Assigned task: In the entries below, find every line with the string "haviam" and copy it.

The input:
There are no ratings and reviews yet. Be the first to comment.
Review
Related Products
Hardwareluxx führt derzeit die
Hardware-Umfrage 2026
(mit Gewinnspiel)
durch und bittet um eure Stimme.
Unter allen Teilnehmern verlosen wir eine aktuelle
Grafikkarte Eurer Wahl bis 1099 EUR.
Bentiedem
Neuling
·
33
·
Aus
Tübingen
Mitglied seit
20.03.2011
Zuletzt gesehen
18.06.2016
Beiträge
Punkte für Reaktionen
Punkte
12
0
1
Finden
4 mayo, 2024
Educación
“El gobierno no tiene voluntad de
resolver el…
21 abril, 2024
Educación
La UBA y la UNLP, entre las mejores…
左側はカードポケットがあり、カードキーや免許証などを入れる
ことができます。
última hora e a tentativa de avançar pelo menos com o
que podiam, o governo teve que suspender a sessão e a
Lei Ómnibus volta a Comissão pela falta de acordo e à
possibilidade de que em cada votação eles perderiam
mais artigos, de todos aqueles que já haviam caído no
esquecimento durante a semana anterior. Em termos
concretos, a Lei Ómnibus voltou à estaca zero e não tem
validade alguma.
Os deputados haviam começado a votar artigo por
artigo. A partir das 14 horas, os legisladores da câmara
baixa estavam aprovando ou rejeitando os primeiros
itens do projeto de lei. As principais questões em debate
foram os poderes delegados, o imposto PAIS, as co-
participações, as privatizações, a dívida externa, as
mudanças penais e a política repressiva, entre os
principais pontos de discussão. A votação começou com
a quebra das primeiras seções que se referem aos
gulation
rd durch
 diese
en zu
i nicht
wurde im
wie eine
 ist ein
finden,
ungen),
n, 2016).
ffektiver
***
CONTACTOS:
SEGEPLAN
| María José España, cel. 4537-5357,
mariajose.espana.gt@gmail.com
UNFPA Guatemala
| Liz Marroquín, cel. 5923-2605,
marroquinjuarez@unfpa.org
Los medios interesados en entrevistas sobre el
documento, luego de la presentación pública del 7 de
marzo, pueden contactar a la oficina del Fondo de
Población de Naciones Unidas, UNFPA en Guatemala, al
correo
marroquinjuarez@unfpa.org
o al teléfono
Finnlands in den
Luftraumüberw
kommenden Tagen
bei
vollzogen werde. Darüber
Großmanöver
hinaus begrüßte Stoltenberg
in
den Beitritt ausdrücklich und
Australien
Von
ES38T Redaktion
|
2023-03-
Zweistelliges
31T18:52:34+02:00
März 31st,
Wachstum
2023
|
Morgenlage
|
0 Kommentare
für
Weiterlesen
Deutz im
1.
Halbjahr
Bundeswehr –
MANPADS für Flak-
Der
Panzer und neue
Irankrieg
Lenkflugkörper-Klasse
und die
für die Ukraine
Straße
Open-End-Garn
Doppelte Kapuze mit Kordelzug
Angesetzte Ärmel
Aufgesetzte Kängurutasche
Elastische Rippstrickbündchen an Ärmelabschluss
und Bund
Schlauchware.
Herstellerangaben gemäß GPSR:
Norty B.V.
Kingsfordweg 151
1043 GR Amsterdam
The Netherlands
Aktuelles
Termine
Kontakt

Exercise solution:
mais artigos, de todos aqueles que já haviam caído no
Os deputados haviam começado a votar artigo por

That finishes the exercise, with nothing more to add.